= The Many Deaths of Laila Starr =

Comic book series by BOOM! Studios

The Many Deaths of Laila Starr is a comic book series written by Ram V with illustrations by Filipe Andrade that was published on April 14, 2021, by Boom! Studios.

== Background ==
The series was released during the COVID-19 pandemic and focused on the theme of death.

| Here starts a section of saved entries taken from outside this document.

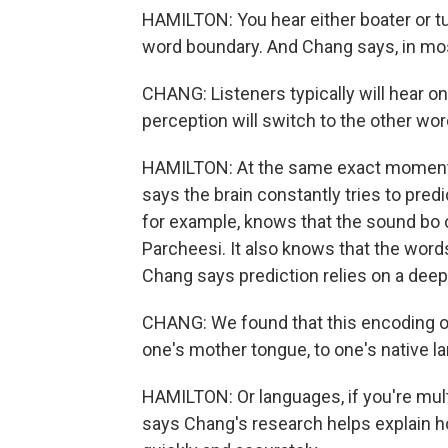
HAMILTON: You hear either boater or tu
word boundary. And Chang says, in most
CHANG: Listeners typically will hear o
perception will switch to the other wor
HAMILTON: At the same exact moment 
says the brain constantly tries to predi
for example, knows that the sound bo 
Parcheesi. It also knows that the words 
Chang says prediction relies on a deep
CHANG: We found that this encoding of 
one's mother tongue, to one's native l
HAMILTON: Or languages, if you're mul
says Chang's research helps explain 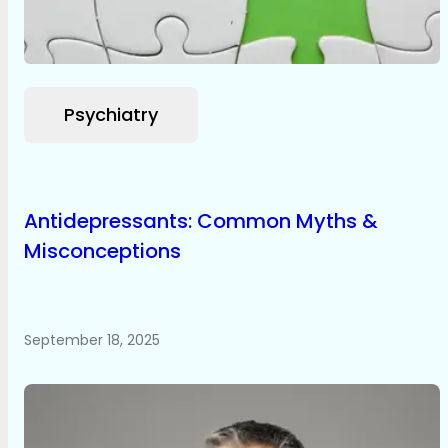
Psychiatry
Antidepressants: Common Myths &
Misconceptions
September 18, 2025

The series is set in the city of Mumbai where Ram V was born.

== Plot ==
The story is narrated by the god of life and follows three protagonists—a pregenant woman in labor, a woman at a college party, and the god of death.

== Reception ==
Tom Batten praised the series in the Library Journal calling it "A passionate and refreshingly unsentimental fable". The Publishers Weekly review expressed disappointment in the series stating that "The opening pages ... brim with explosive energy before losing momentum." Dustin Nelson praised the series in Thrillist calling it a "loving meditation on hope and the beauty of the present."

=== Awards ===

Award: Date; Category; Result; Ref.
Eisner Awards: 2022; Best Limited Series; Nominated
Best Penciller/Inker or Penciller/Inker Team: Nominated
Best Coloring: Nominated
Goodreads Choice Awards: Graphic Novels & Comics; Nominated
Ignatz Awards: Outstanding Series; Won

== Adaptations ==
The Minnesota Opera created an operatic adaptation of the comic book series. Commissioned as part of the Minnesota Opera's New Works Initiative, it will make its world premiere on Oct. 31, 2026.

The adaptation features music by Kamala Sankaram and a libretto by Minita Gandhi.